As a consequence, the last decade has seen a glut of novels and memoirs dealing with the subject. Some are good; a few are great: Tom Perrotta’s Bad Haircut: Stories of the Seventies and Tobias Wolff’s This Boy’s Life, to mention two. Short story writer and novelist Kevin Canty adds to this growing field, bringing a valuable new voice.

His first story collection, A Stranger in this World, features some of the most memorable and, at times, disturbing views of modern adolescence. In the story “Blue Boy,” the main character, a lifeguard named Kenny, almost allows a boy to drown because he’s too stoned to notice. Another character, Paul from “Pretty Judy,” finds himself seducing an attractive retarded woman, not knowing whether his actions are right or wrong.

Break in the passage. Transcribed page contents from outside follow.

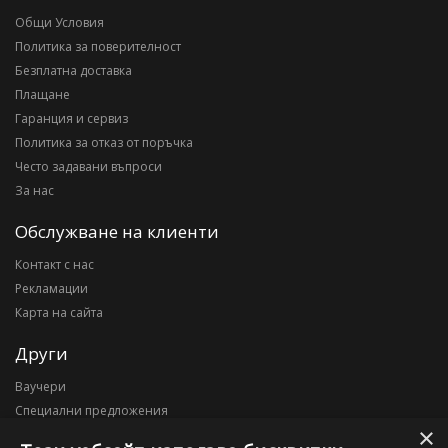
Общи Условия
Политика за поверителност
Безплатна доставка
Плащане
Гаранция и сервиз
Политика за отказ от поръчка
Често задавани въпроси
За нас
Обслужване на клиенти
Контакт с нас
Рекламации
Карта на сайта
Други
Ваучери
Специални предложения
×
Блог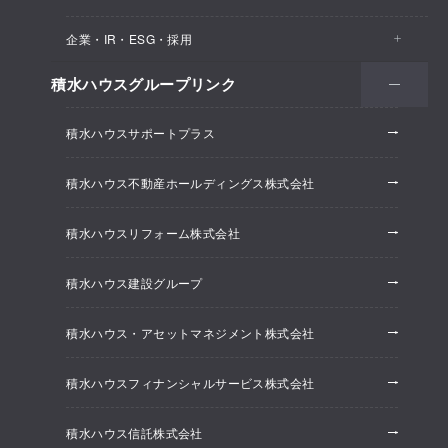
医院・クリニック
賃貸住宅（シャーメゾン）
企業・IR・ESG・採用
建築実例
保育所・教育支援施設
空き家活用
高齢者向け賃貸住宅（グランドマスト）
積水ハウスグループリンク
会社情報
オフィス系開発事業
オフィス・事務所
リフォーム
積水ハウスサポートプラス
株主・投資家情報
ホテル系開発事業
優良ストック住宅
積水ハウス不動産ホールディングス株式会社
ESG経営
大規模開発事業
不動産仲介（積水ハウス不動産グループ）
積水ハウスリフォーム株式会社
研究開発
賃貸マンション開発事業
積水ハウス建設グループ
採用情報
積水ハウス・アセットマネジメント株式会社
ニュースリリース
積水ハウスフィナンシャルサービス株式会社
積水ハウス信託株式会社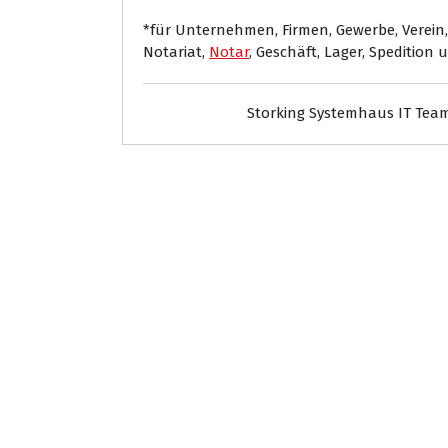
*für Unternehmen, Firmen, Gewerbe, Verein,
Notariat,
Notar
, Geschäft, Lager, Spedition 
Storking Systemhaus IT Tea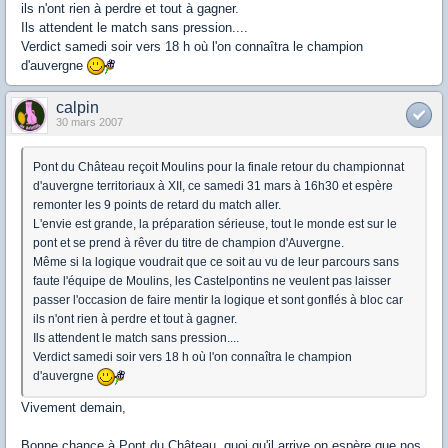
ils n'ont rien à perdre et tout à gagner.
Ils attendent le match sans pression....
Verdict samedi soir vers 18 h où l'on connaîtra le champion
d'auvergne
calpin
30 mars 2007
Pont du Château reçoit Moulins pour la finale retour du championnat
d'auvergne territoriaux à XII, ce samedi 31 mars à 16h30 et espère
remonter les 9 points de retard du match aller.
L'envie est grande, la préparation sérieuse, tout le monde est sur le
pont et se prend à rêver du titre de champion d'Auvergne.
Même si la logique voudrait que ce soit au vu de leur parcours sans
faute l'équipe de Moulins, les Castelpontins ne veulent pas laisser
passer l'occasion de faire mentir la logique et sont gonflés à bloc car
ils n'ont rien à perdre et tout à gagner.
Ils attendent le match sans pression....
Verdict samedi soir vers 18 h où l'on connaîtra le champion
d'auvergne
Vivement demain,
Bonne chance à Pont du Château, quoi qu'il arrive on espère que nos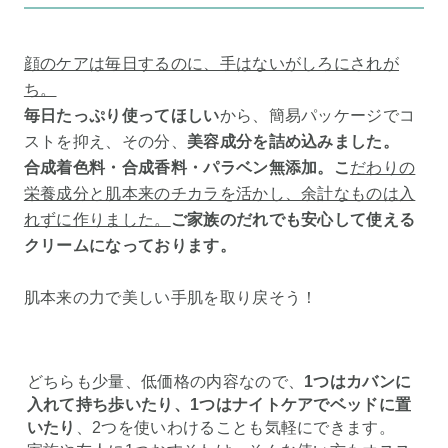
顔のケアは毎日するのに、手はないがしろにされが
ち。
毎日たっぷり使ってほしい
から、簡易パッケージでコ
ストを抑え、その分、
美容成分を詰め込みました。
合成着色料・合成香料・パラベン無添加。こ
だわりの
栄養成分と肌本来のチカラを活かし、余計なものは入
れずに作りました。
ご家族のだれでも安心して使える
クリームになっております。
肌本来の力で美しい手肌を取り戻そう！
どちらも少量、低価格の内容なので、
1つはカバンに
入れて持ち歩いたり、1つはナイトケアでベッドに置
いたり
、2つを使いわけることも気軽にできます。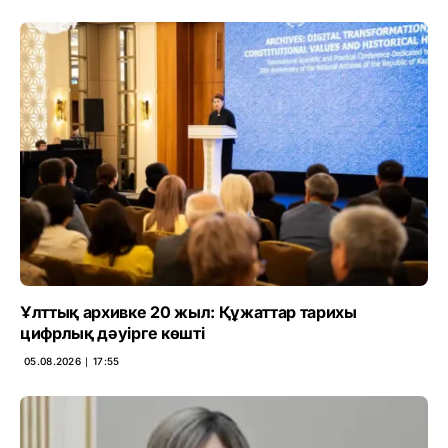
Ұлттық архивке 20 жыл: Құжаттар тарихы
цифрлық дәуірге көшті
05.08.2026 ∣ 17:55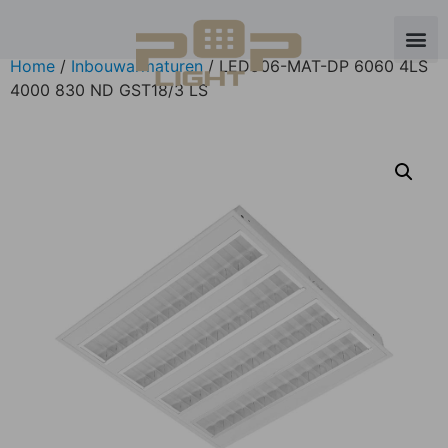
Home
/
Inbouwarmaturen
/ LED906-MAT-DP 6060 4LS
4000 830 ND GST18/3 LS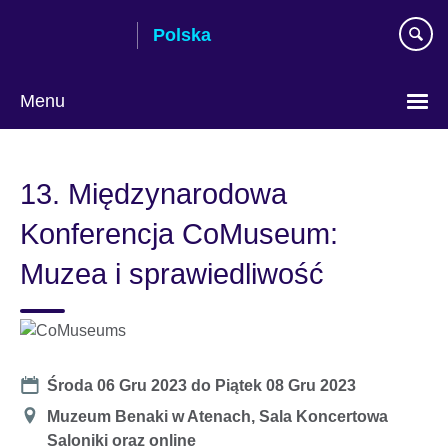
Skip
Polska
to
main
content
Menu
Wybierz
język
13. Międzynarodowa
Konferencja CoMuseum:
Muzea i sprawiedliwość
Date
Środa 06 Gru 2023
do
Piątek 08 Gru 2023
Miejsce
Muzeum Benaki w Atenach, Sala Koncertowa
Saloniki oraz online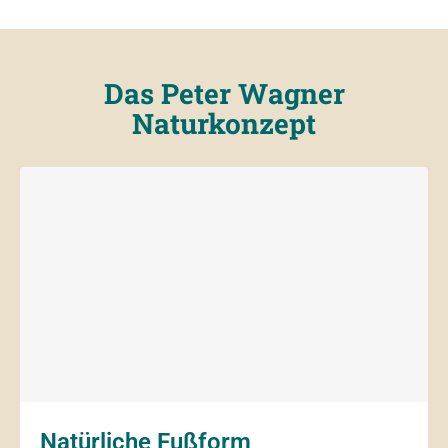
Das Peter Wagner
Naturkonzept
Natürliche Fußform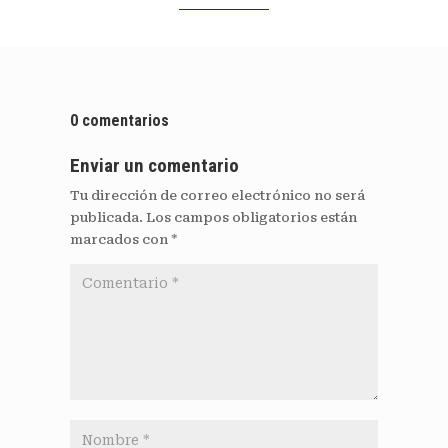
0 comentarios
Enviar un comentario
Tu dirección de correo electrónico no será
publicada.
Los campos obligatorios están
marcados con
*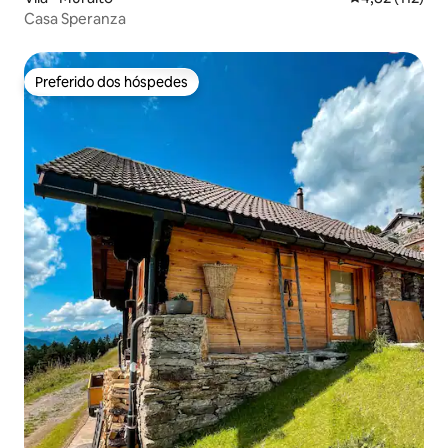
Casa Speranza
Preferido dos hóspedes
Preferido dos hóspedes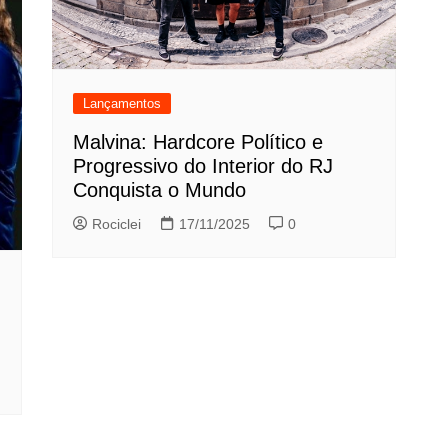
Lançamentos
Malvina: Hardcore Político e
Progressivo do Interior do RJ
Conquista o Mundo
Rociclei
17/11/2025
0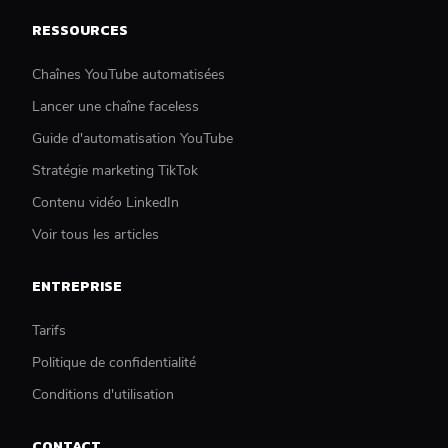
RESSOURCES
Chaînes YouTube automatisées
Lancer une chaîne faceless
Guide d'automatisation YouTube
Stratégie marketing TikTok
Contenu vidéo LinkedIn
Voir tous les articles
ENTREPRISE
Tarifs
Politique de confidentialité
Conditions d'utilisation
CONTACT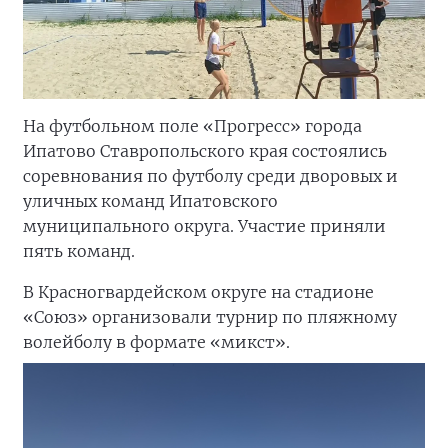
На футбольном поле «Прогресс» города
Ипатово Ставропольского края состоялись
соревнования по футболу среди дворовых и
уличных команд Ипатовского
муниципального округа. Участие приняли
пять команд.
В Красногвардейском округе на стадионе
«Союз» организовали турнир по пляжному
волейболу в формате «микст».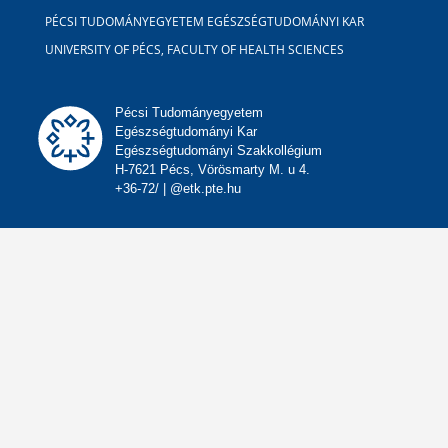
PÉCSI TUDOMÁNYEGYETEM EGÉSZSÉGTUDOMÁNYI KAR
UNIVERSITY OF PÉCS, FACULTY OF HEALTH SCIENCES
Pécsi Tudományegyetem
Egészségtudományi Kar
Egészségtudományi Szakkollégium
H-7621 Pécs, Vörösmarty M. u 4.
+36-72/ | @etk.pte.hu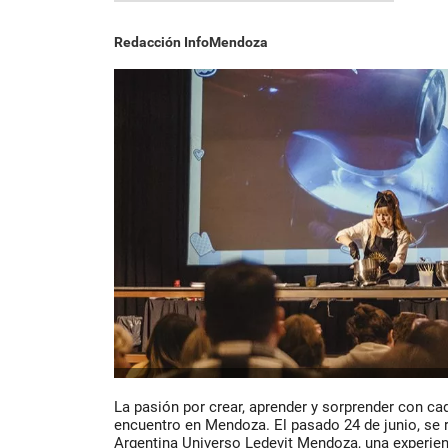
Redacción InfoMendoza
La pasión por crear, aprender y sorprender con ca
encuentro en Mendoza. El pasado 24 de junio, se r
Argentina Universo Ledevit Mendoza, una experie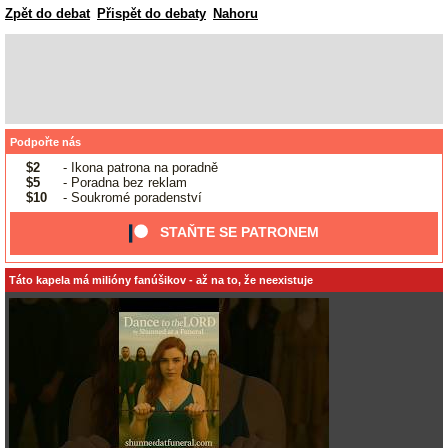
Zpět do debat
Přispět do debaty
Nahoru
Podpořte nás
$2
- Ikona patrona na poradně
$5
- Poradna bez reklam
$10
- Soukromé poradenství
STAŇTE SE PATRONEM
Táto kapela má milióny fanúšikov - až na to, že neexistuje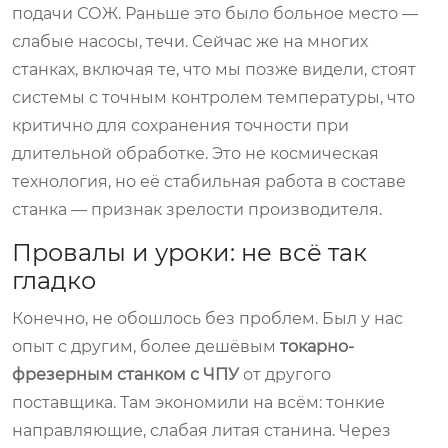
подачи СОЖ. Раньше это было больное место —
слабые насосы, течи. Сейчас же на многих
станках, включая те, что мы позже видели, стоят
системы с точным контролем температуры, что
критично для сохранения точности при
длительной обработке. Это не космическая
технология, но её стабильная работа в составе
станка — признак зрелости производителя.
Провалы и уроки: не всё так
гладко
Конечно, не обошлось без проблем. Был у нас
опыт с другим, более дешёвым
токарно-
фрезерным станком с ЧПУ
от другого
поставщика. Там экономили на всём: тонкие
направляющие, слабая литая станина. Через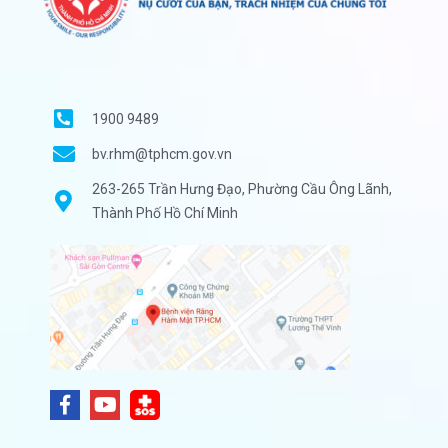
1900 9489
bv.rhm@tphcm.gov.vn
263-265 Trần Hưng Đạo, Phường Cầu Ông Lãnh,
Thành Phố Hồ Chí Minh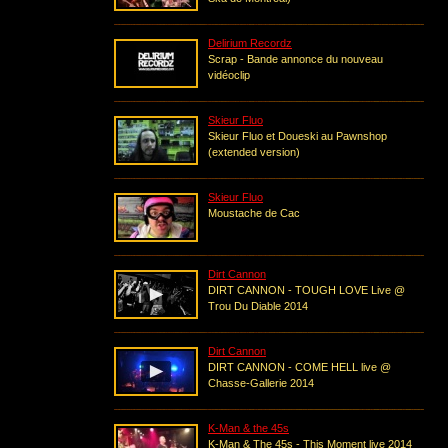
Delirium Recordz
Scrap - Bande annonce du nouveau
vidéoclip
Skieur Fluo
Skieur Fluo et Doueski au Pawnshop
(extended version)
Skieur Fluo
Moustache de Cac
Dirt Cannon
DIRT CANNON - TOUGH LOVE Live @
Trou Du Diable 2014
Dirt Cannon
DIRT CANNON - COME HELL live @
Chasse-Gallerie 2014
K-Man & the 45s
K-Man & The 45s - This Moment live 2014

“I guess if I had one subject that overrides a lot of these [stories],” Canty said in an interview during his book-tour stop in Minneapolis, “it would be identity—looking for an identity. ‘Who am I? How do I put a self together?’ And once you’ve constructed yourself, you do something that your constructed self can’t recognize. How do you assimilate that? ‘I’m a good person; I’m not that kind of person.’ And yet you did that; and yet you caused that. What do you do when you don’t know yourself anymore? Those are the moments I’m really interested in.”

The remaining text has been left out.